Ronald Hutton. Stations of the Sun. Oxford University Press: New York, 1996.
This book is so full of awesome.
The earliest English reference to "bringing in the May" dates to 1240, where a bishop in Lincoln was complaining about it. The fourteenth century saw many literary references to it, including Chaucer (mostly the gathering of flowers and making of garlands) and Malory (Queen Guinevere's Maying). In Scotland, William Dunbar wrote:
every one of thir, in grene arrayit,Henry VIII and Catherine of Aragon went out to feast in the woods of Shooter's Hill on May Day in 1515; Elizabeth apparently danced at country houses on May Day.
On harp and lute full mirrely the play it,
And sang ballatis with michty nottis cleir;
Ladies to danss full sobirly assayit,
Endlang the lusty rever so they mayit.
Have I mentioned all of these factoids come with citations? Awesome.
And interestingly: "The behaviour of young people on May Eve and May Day had thus become a cliche of scandal and of titillation alike [in period]. It took until the late twentieth century, and the patient labours of demographic historians, to reveal that there was in fact no rise in the number of pregnancies at this season, in or out of marriage. The boom in conceptions came later in the summer.

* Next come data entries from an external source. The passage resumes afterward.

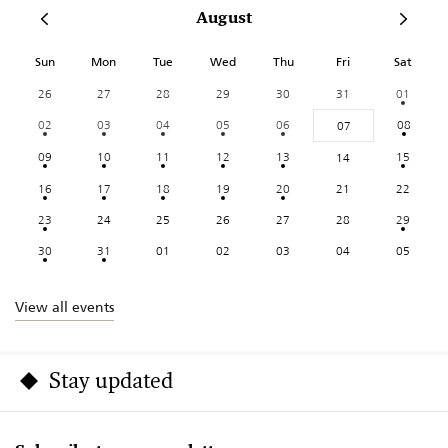
August
Sun
Mon
Tue
Wed
Thu
Fri
Sat
26
27
28
29
30
31
01
02
03
04
05
06
08
07
09
10
11
12
13
15
14
16
17
18
19
20
21
22
23
24
25
26
27
28
29
30
31
01
02
03
04
05
View all events
Stay updated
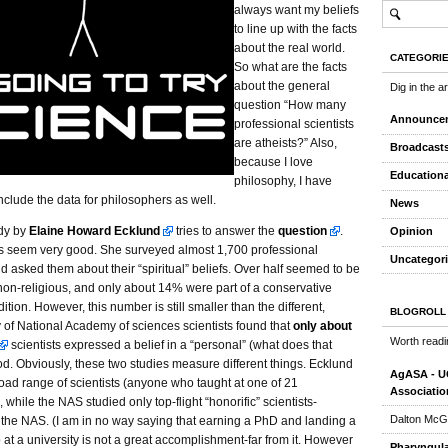
always want my beliefs
to line up with the facts
about the real world.
CATEGORI
So what are the facts
about the general
Dig in the a
question “How many
Announce
professional scientists
are atheists?” Also,
Broadcast
because I love
Educationa
philosophy, I have
nclude the data for philosophers as well.
News
udy by
Elaine Howard Ecklund
tries to answer the
question
.
Opinion
 seem very good. She surveyed almost 1,700 professional
Uncategor
nd asked them about their “spiritual” beliefs. Over half seemed to be
non-religious, and only about 14% were part of a conservative
dition. However, this number is still smaller than the different,
BLOGROLL
y of National Academy of sciences scientists found that
only about
Worth readi
scientists expressed a belief in a “personal” (what does that
d. Obviously, these two studies measure different things. Ecklund
AgASA - UC
oad range of scientists (anyone who taught at one of 21
Associatio
, while the NAS studied only top-flight “honorific” scientists-
Dalton McG
the NAS. (I am in no way saying that earning a PhD and landing a
 at a university is not a great accomplishment-far from it. However
Pharyngula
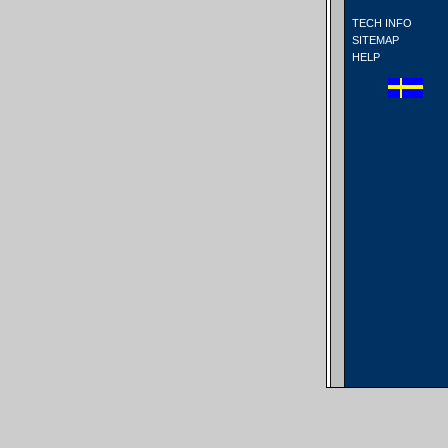
TECH INFO
SITEMAP
HELP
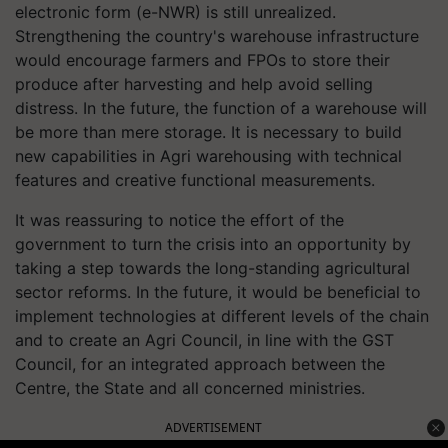
electronic form (e-NWR) is still unrealized.
Strengthening the country's warehouse infrastructure
would encourage farmers and FPOs to store their
produce after harvesting and help avoid selling
distress. In the future, the function of a warehouse will
be more than mere storage. It is necessary to build
new capabilities in Agri warehousing with technical
features and creative functional measurements.
It was reassuring to notice the effort of the
government to turn the crisis into an opportunity by
taking a step towards the long-standing agricultural
sector reforms. In the future, it would be beneficial to
implement technologies at different levels of the chain
and to create an Agri Council, in line with the GST
Council, for an integrated approach between the
Centre, the State and all concerned ministries.
ADVERTISEMENT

In practice early modern people seem to have found the night of 30 April generally too chilly, and the woods generally too damp."
The first solid reference to a maypole comes in a mid-fourteenth century Welsh poem by Gryffydd ap Adda ap Dafydd; it describes a tall birch as a focal point for festivities. Chaucer's poem Chaunce of the Dice refers to a permanent maypole at Cornhill in London. (A review of this book by the journal Folklore points out that this poem's attribution to Chaucer is apocryphal; but it is still an early mention.)

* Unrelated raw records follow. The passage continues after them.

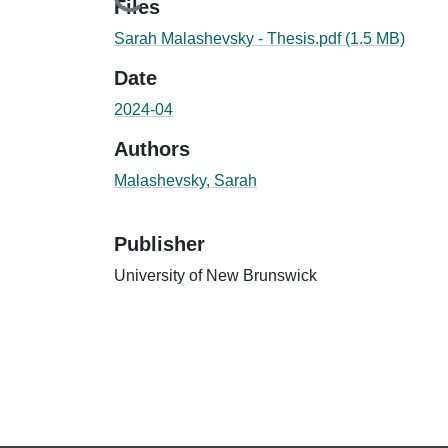
Loading...
Files
Sarah Malashevsky - Thesis.pdf
(1.5 MB)
Date
2024-04
Authors
Malashevsky, Sarah
Publisher
University of New Brunswick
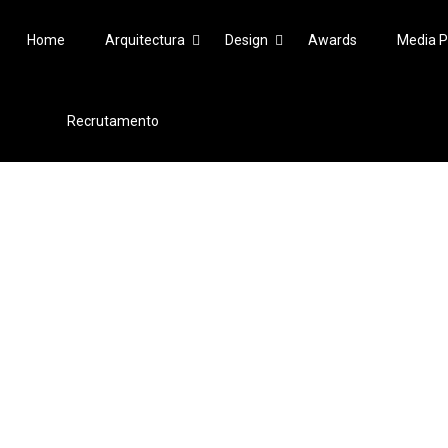
Home
Arquitectura
Design
Awards
Media P
Recrutamento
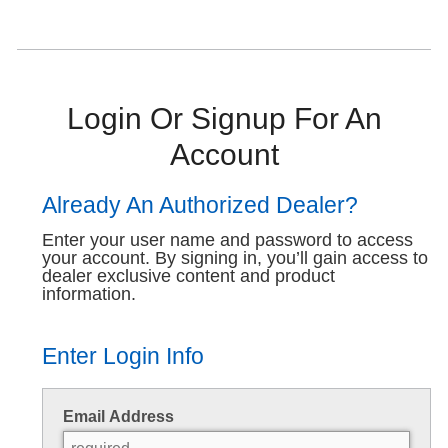
Login Or Signup For An
Account
Already An Authorized Dealer?
Enter your user name and password to access
your account. By signing in, you’ll gain access to
dealer exclusive content and product
information.
Enter Login Info
Email Address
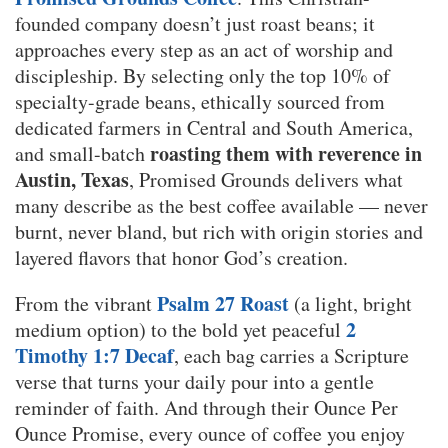
founded company doesn’t just roast beans; it
approaches every step as an act of worship and
discipleship. By selecting only the top 10% of
specialty-grade beans, ethically sourced from
dedicated farmers in Central and South America,
roasting them with reverence in
and small-batch
Austin, Texas
, Promised Grounds delivers what
many describe as the best coffee available — never
burnt, never bland, but rich with origin stories and
layered flavors that honor God’s creation.
Psalm 27 Roast
From the vibrant
(a light, bright
2
medium option) to the bold yet peaceful
Timothy 1:7 Decaf
, each bag carries a Scripture
verse that turns your daily pour into a gentle
reminder of faith. And through their Ounce Per
Ounce Promise, every ounce of coffee you enjoy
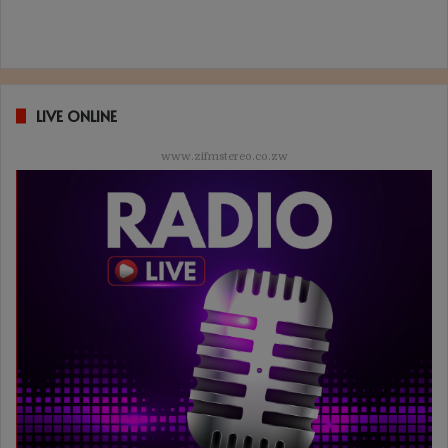
LIVE ONLINE
www.zifmstereo.co.zw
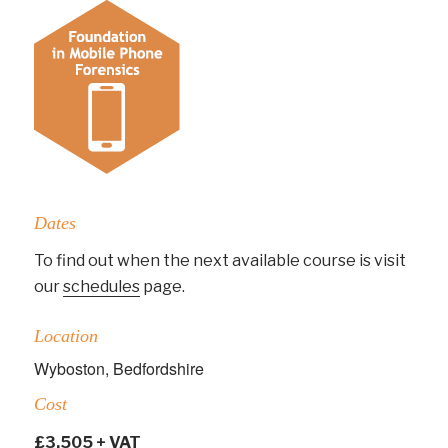
Dates
To find out when the next available course is visit
our
schedules
page.
Location
Wyboston, Bedfordshire
Cost
£3,505 + VAT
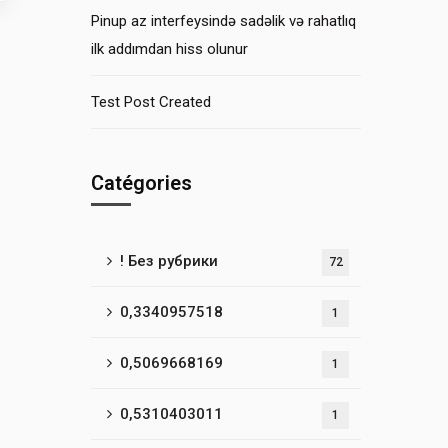
Pinup az interfeysində sadəlik və rahatlıq
ilk addımdan hiss olunur
Test Post Created
Catégories
! Без рубрики
72
0,3340957518
1
0,5069668169
1
0,5310403011
1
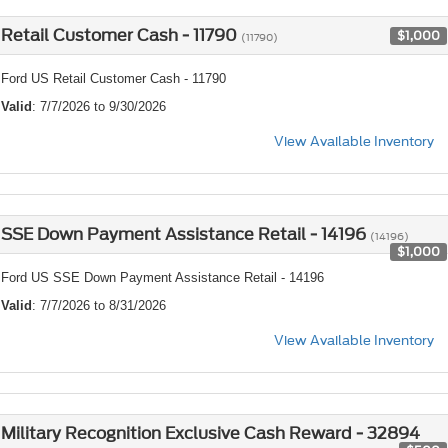
Retail Customer Cash - 11790
$1,000
(11790)
Ford US Retail Customer Cash - 11790
Valid
: 7/7/2026 to 9/30/2026
View Available Inventory
SSE Down Payment Assistance Retail - 14196
(14196)
$1,000
Ford US SSE Down Payment Assistance Retail - 14196
Valid
: 7/7/2026 to 8/31/2026
View Available Inventory
Military Recognition Exclusive Cash Reward - 32894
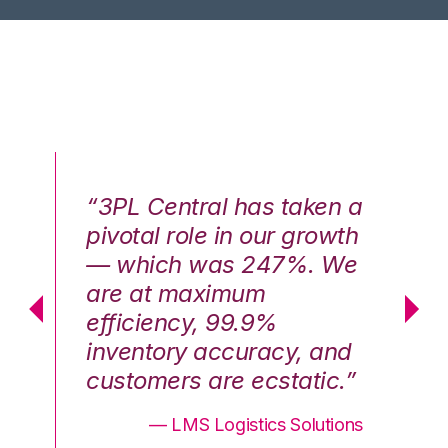
n a
“3PL Central has taken a
“3
th
pivotal role in our growth
pi
We
— which was 247%. We
—
are at maximum
a
efficiency, 99.9%
ef
nd
inventory accuracy, and
in
.”
customers are ecstatic.”
cu
ons
— LMS Logistics Solutions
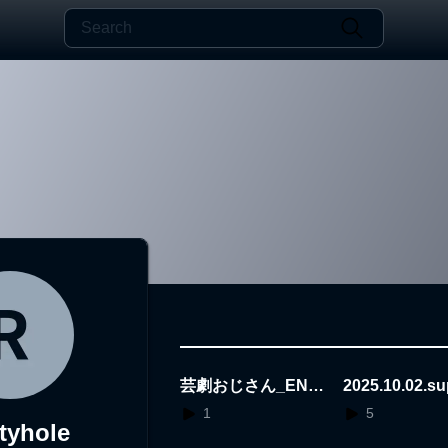
芸劇おじさん_END
2025.10.02.s
O
bor
1
5
ityhole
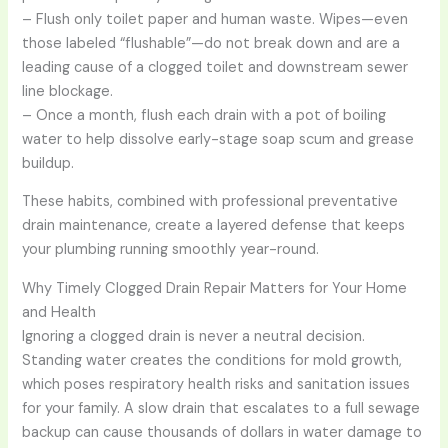
– Flush only toilet paper and human waste. Wipes—even
those labeled “flushable”—do not break down and are a
leading cause of a clogged toilet and downstream sewer
line blockage.
– Once a month, flush each drain with a pot of boiling
water to help dissolve early-stage soap scum and grease
buildup.
These habits, combined with professional preventative
drain maintenance, create a layered defense that keeps
your plumbing running smoothly year-round.
Why Timely Clogged Drain Repair Matters for Your Home
and Health
Ignoring a clogged drain is never a neutral decision.
Standing water creates the conditions for mold growth,
which poses respiratory health risks and sanitation issues
for your family. A slow drain that escalates to a full sewage
backup can cause thousands of dollars in water damage to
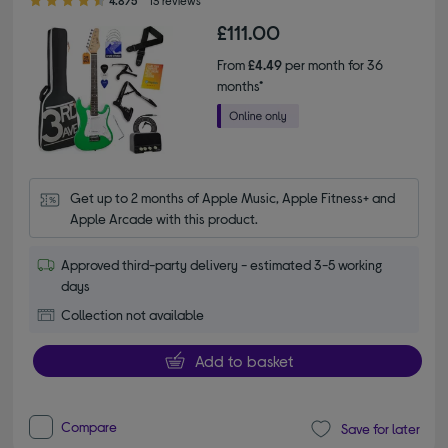
4.8/5
13 reviews
£111.00
From
£4.49
per month for 36
months*
Get up to 2 months of Apple Music, Apple Fitness+ and 
Apple Arcade with this product.
Approved third-party delivery - estimated 3-5 working
days
Collection not available
Add to basket
Compare
Save for later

He finds no evidence that the pole was regarded either as a fertility symbol or as a world-tree by the people who danced around it.
He comments on Stubbes account, remarking that this was an exceedingly large pole and procession, perhaps as might be seen in London but not in any small village. There is another example of flags and streamers decorating the top of a pole in the 1560s in Plymouth, and of a minstrel hired to play before one in Leicestershire market from 1586-1593. No ribbon dancing was found before the nineteenth century, but dancing or dancing games with kissing were popular. Hutton quotes poet Nicholas Breton in 1618: "the may-pole, where the young folk smiling kiss at every turning."